#### TASK STATEMENT
When you reach the line that contains "contributors." in the data below, copy it and every line after it exactly, adding nothing.

#### DATA
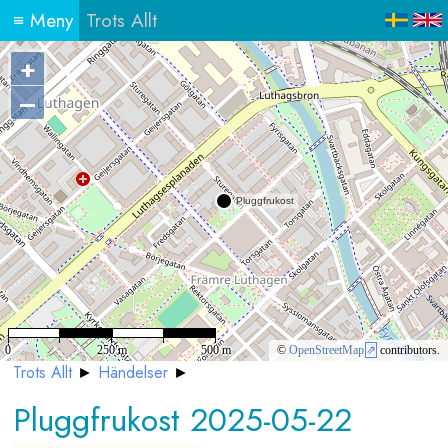
≡
Meny
Trots Allt
+
–
0
250 m
500 m
©
OpenStreetMap
contributors.
Trots Allt
►
Händelser
►
Pluggfrukost 2025-05-22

#### REPLY
contributors.
Trots Allt
►
Händelser
►
Pluggfrukost 2025-05-22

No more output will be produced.